Un nouveau frisson d’effroi le secoue tandis qu’il s’éloigne de la cascade. Chaque brasse qu’il fait lui semble lente. La berge lui paraît si loin qu’il a l’impression de faire du surplace. Comme au cœur d’un cauchemar, il met toutes ses forces pour nager jusqu’au bord, mais sans jamais y parvenir. Il sent alors le mouvement du courant sous ses pieds et une matière lisse lui frôle la cheville. Ses yeux s’écarquillent et un sentiment de terreur s’empare de lui. Les chuchotements reprennent. Le sang de Néo se glace en comprenant le sens de ces mots.

— Ne touche pas aux sept créations…

— Qui est là ?

Néo gesticule dans l’eau tout en essayant de trouver la provenance du son. L’effroi le fait suffoquer.

C’est après ce qui lui semble une éternité que sa main entre en contact avec la rive. Il use de toutes ses forces pour remonter et s’éloigne de la lagune. Son dos se colle à la roche derrière lui tandis qu’il halète bruyamment. Il reste figé, fixant l’eau qui ne lui a jamais paru aussi calme jusqu’à présent. Les minutes passent jusqu’à ce qu’il finisse par retrouver son calme. Il n’y a qu’une explication à tout ça : la fatigue doit le faire halluciner. Sauf si la chose qui évolue dans le lac s’est trouvée une autre proie… Dans un mouvement précipité, il enfile son pantalon, attrapant son sac et le reste de ses affaires à la hâte pour courir en direction de là où il a quitté Satoshi un peu plus tôt.

À son immense soulagement, son meilleur ami ne s’est pas déplacé et admire toujours la cascade. Néo revient à ses côtés, le souffle court. L’homme au chapeau pose des yeux remplis de questionnement sur le plus jeune puis l’observe de la tête aux pieds.
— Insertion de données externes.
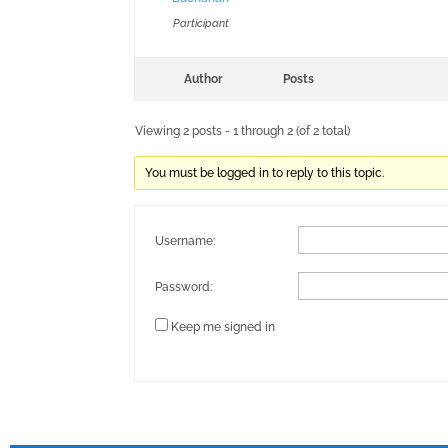
Participant
Author
Posts
Viewing 2 posts - 1 through 2 (of 2 total)
You must be logged in to reply to this topic.
Username:
Password:
Keep me signed in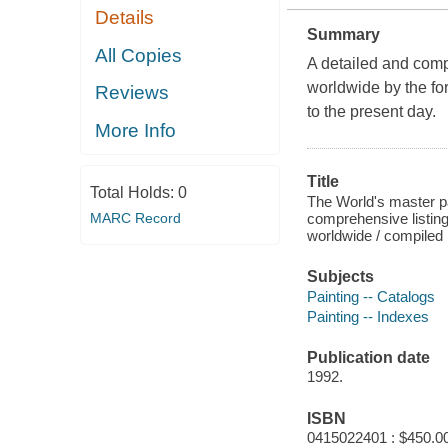
Details
Summary
All Copies
A detailed and compr
worldwide by the for
Reviews
to the present day.
More Info
Title
Total Holds:
0
The World's master pa
comprehensive listing
MARC Record
worldwide / compiled 
Subjects
Painting -- Catalogs
Painting -- Indexes
Publication date
1992.
ISBN
0415022401 : $450.00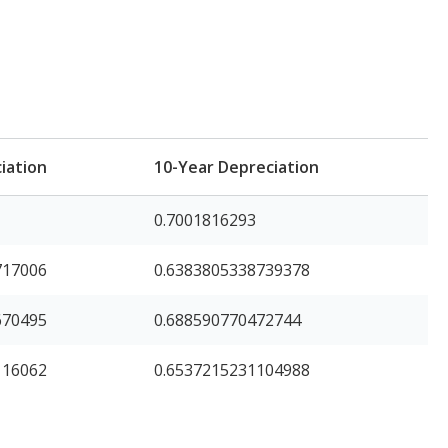
iation
10-Year Depreciation
0.7001816293
717006
0.6383805338739378
670495
0.688590770472744
116062
0.6537215231104988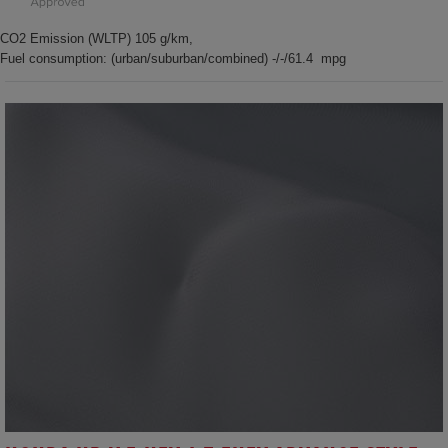
CO2 Emission (WLTP) 105 g/km,
Fuel consumption: (urban/suburban/combined) -/-/61.4 mpg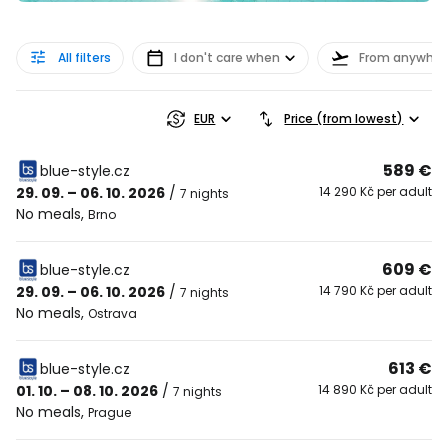
All filters
I don't care when
From anywher
EUR
Price (from lowest)
589 €
blue-style.cz
29. 09. – 06. 10. 2026
/
14 290 Kč per adult
7 nights
No meals
,
Brno
609 €
blue-style.cz
29. 09. – 06. 10. 2026
/
14 790 Kč per adult
7 nights
No meals
,
Ostrava
613 €
blue-style.cz
01. 10. – 08. 10. 2026
/
14 890 Kč per adult
7 nights
No meals
,
Prague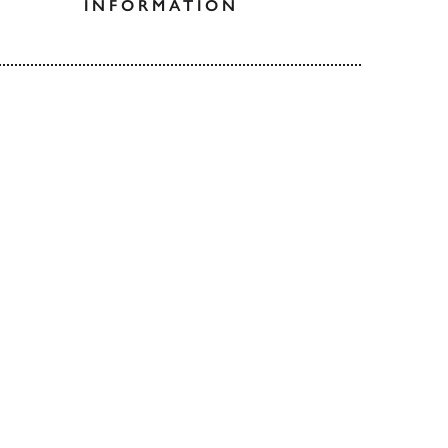
INFORMATION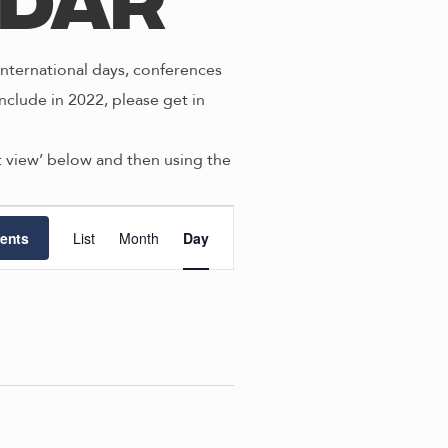
ndar
nternational days, conferences
nclude in 2022, please get in
st view’ below and then using the
E
ents
List
Month
Day
v
e
n
t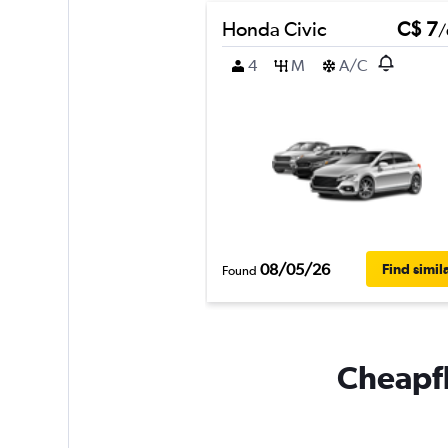
Honda Civic
C$ 7
/
4
M
A/C
08/05/26
Find simil
Found
Cheapfl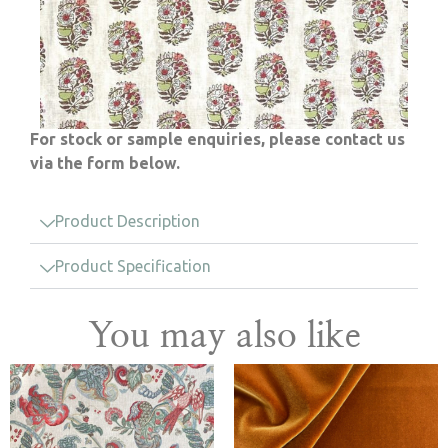
For stock or sample enquiries, please contact us
via the form below.
Product Description
Product Specification
You may also like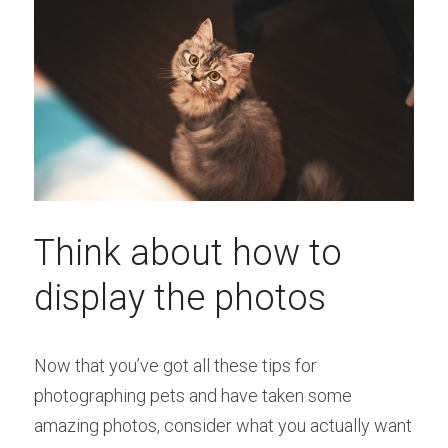
Think about how to 
display the photos
Now that you’ve got all these tips for 
photographing pets and have taken some 
amazing photos, consider what you actually want 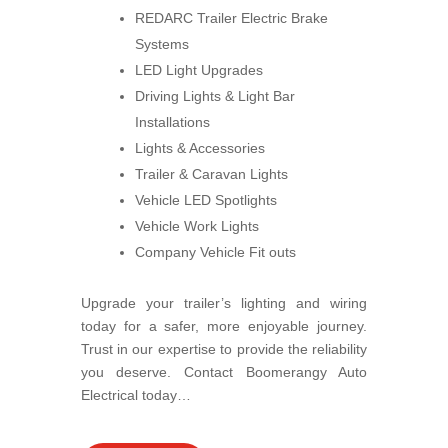
REDARC Trailer Electric Brake
Systems
LED Light Upgrades
Driving Lights & Light Bar
Installations
Lights & Accessories
Trailer & Caravan Lights
Vehicle LED Spotlights
Vehicle Work Lights
Company Vehicle Fit outs
Upgrade your trailer’s lighting and wiring
today for a safer, more enjoyable journey.
Trust in our expertise to provide the reliability
you deserve. Contact Boomerangy Auto
Electrical today…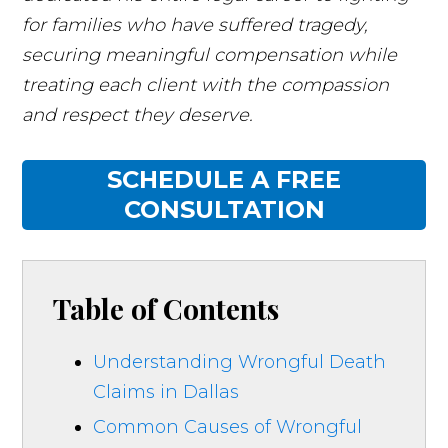
for families who have suffered tragedy,
securing meaningful compensation while
treating each client with the compassion
and respect they deserve.
SCHEDULE A FREE
CONSULTATION
Table of Contents
Understanding Wrongful Death
Claims in Dallas
Common Causes of Wrongful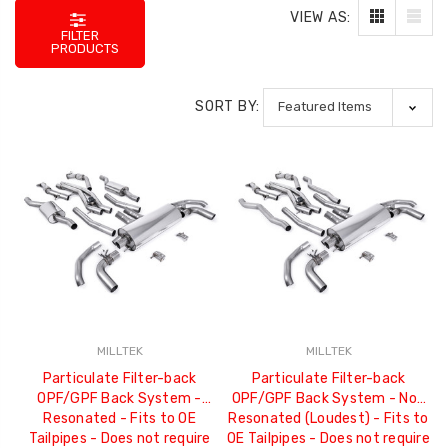
VIEW AS:
FILTER
PRODUCTS
SORT BY:
MILLTEK
MILLTEK
Particulate Filter-back
Particulate Filter-back
OPF/GPF Back System -
OPF/GPF Back System - Non
Resonated - Fits to OE
Resonated (Loudest) - Fits to
Tailpipes - Does not require
OE Tailpipes - Does not require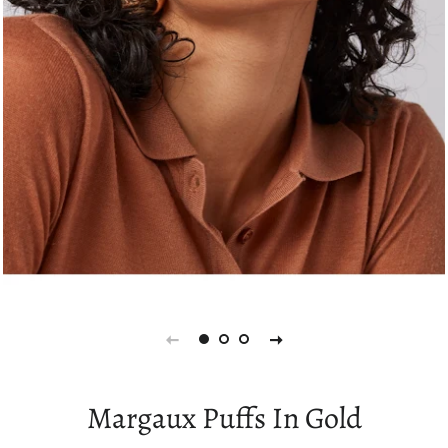
Margaux Puffs In Gold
Allant de ses cheveux rosés ruisselants de gouttelettes d’eau, jusqu’à son état d’épuisement peu commun.

— Tout va bien ? On dirait que tu as vu un fantôme…

Ce qui lui saute aux yeux par la suite, c’est le fait qu’il n’a même pas pris le temps de se rhabiller complètement.

— Il t’est arrivé quelque chose ?

— Non. Je voulais juste m’assurer que tu étais toujours là.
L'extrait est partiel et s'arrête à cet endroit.